Maybe? That was just hopes waiting to be dashed. I looked down, squeezing my hands into fists. “If the answer is no, Brooke, please just say so. I’d rather be let down clearly than be… dragged along into false hopes.”

She put a hand on top of mine. “I don’t know, Nicole. I thought I knew everything coming back to Mountain Crossing. Now I’m realizing I don’t know a single thing.”

I bit down on the inside of my lip until it hurt. “I know where this leads, Brooke,” I sighed. “We’ve been working towards it all month, haven’t we? Me just trying to inch you towards staying, you just slowly creeping back away… I can’t make you stay. And the last thing I’d ever want is to pressure you.”

“I’m not just trying to avoid saying no. I don’t know. It’s a lot. It wasn’t easy for you to decide to move back to Mountain Crossing, was it?”

“No,” I mumbled, tracing patterns on the stone with my fingertip. But you weren’t there, I thought. If you’d been there, I’d have gone in an instant.

Would I, though? I could have just gone to Charlotte with her, but we both took it as a given that I wouldn’t uproot my life like that. Maybe I really wasn’t any different.

“It’s getting late,” I said, checking my phone to make sure it actually was. I’d just said it to get out of this, to get away from it all. “If we’re both gone too late on Christmas Eve night, I’m sure everyone will assume we eloped. They’ll have a wedding party for us when we get back if we’re not careful.”

“Doesn’t sound half-bad, though,” she said, pushing herself slowly up to her feet. “Cake and gifts and we get to dance.”

“Still just as cunning as ever, squad leader,” I said, taking her hand as she helped me up to my feet.
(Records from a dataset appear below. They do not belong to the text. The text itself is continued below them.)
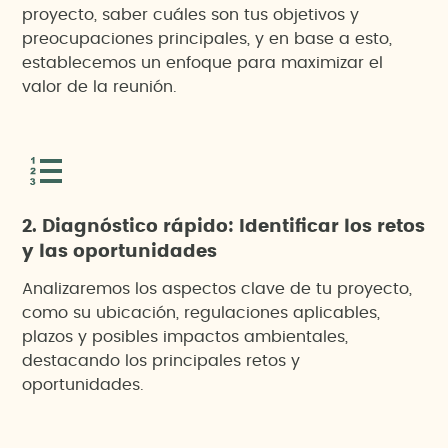
proyecto, saber cuáles son tus objetivos y
preocupaciones principales, y en base a esto,
establecemos un enfoque para maximizar el
valor de la reunión.
2. Diagnóstico rápido: Identificar los retos
y las oportunidades
Analizaremos los aspectos clave de tu proyecto,
como su ubicación, regulaciones aplicables,
plazos y posibles impactos ambientales,
destacando los principales retos y
oportunidades.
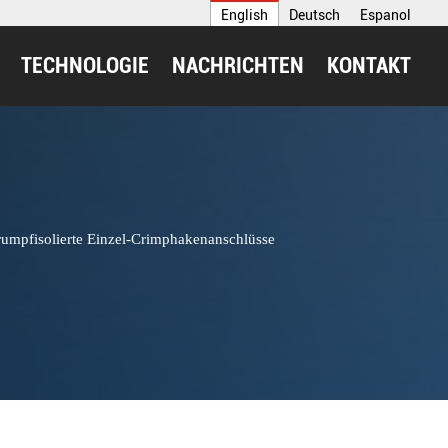
English
Deutsch
Espanol
TECHNOLOGIE
NACHRICHTEN
KONTAKT
mpfisolierte Einzel-Crimphakenanschlüsse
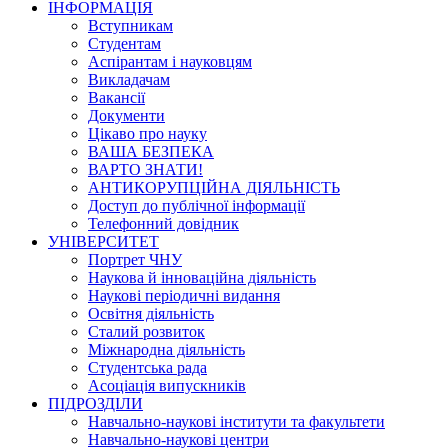
ІНФОРМАЦІЯ
Вступникам
Студентам
Аспірантам і науковцям
Викладачам
Вакансії
Документи
Цікаво про науку
ВАША БЕЗПЕКА
ВАРТО ЗНАТИ!
АНТИКОРУПЦІЙНА ДІЯЛЬНІСТЬ
Доступ до публічної інформації
Телефонний довідник
УНІВЕРСИТЕТ
Портрет ЧНУ
Наукова й інноваційна діяльність
Наукові періодичні видання
Освітня діяльність
Сталий розвиток
Міжнародна діяльність
Студентська рада
Асоціація випускників
ПІДРОЗДІЛИ
Навчально-наукові інститути та факультети
Навчально-наукові центри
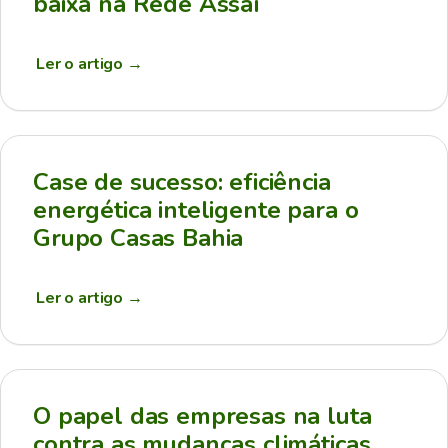
baixa na Rede Assaí
Ler o artigo
→
Case de sucesso: eficiência
energética inteligente para o
Grupo Casas Bahia
Ler o artigo
→
O papel das empresas na luta
contra as mudanças climáticas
We paused there, hands together standing right in front of one another, in that uncertain pause where I didn’t know if I could kiss her.

“I’m sorry,” she said, looking away, breaking the moment with a step back.

“Don’t be.” I paused. “You know I like the cunning.”

“I’ve got a new version of the song,” she said, heading down the path. “I’ll play it for everyone at the lodge tomorrow.”

“Can’t wait,” I said, even though the weight in my stomach drowned out all my excitement. When we got out to the strip of dirt road where our cars were parked side-by-side—her pretty laser-blue car now streaked with more than a little dirt and grime—it felt like a bad ending to a sad movie, disappointment and a million unresolved things in my chest. “Guess I’ll see you then.”

She shot me a tentative smile. “Merry Christmas, Nicole.”

I closed my eyes, opening my car door. “Merry Christmas.”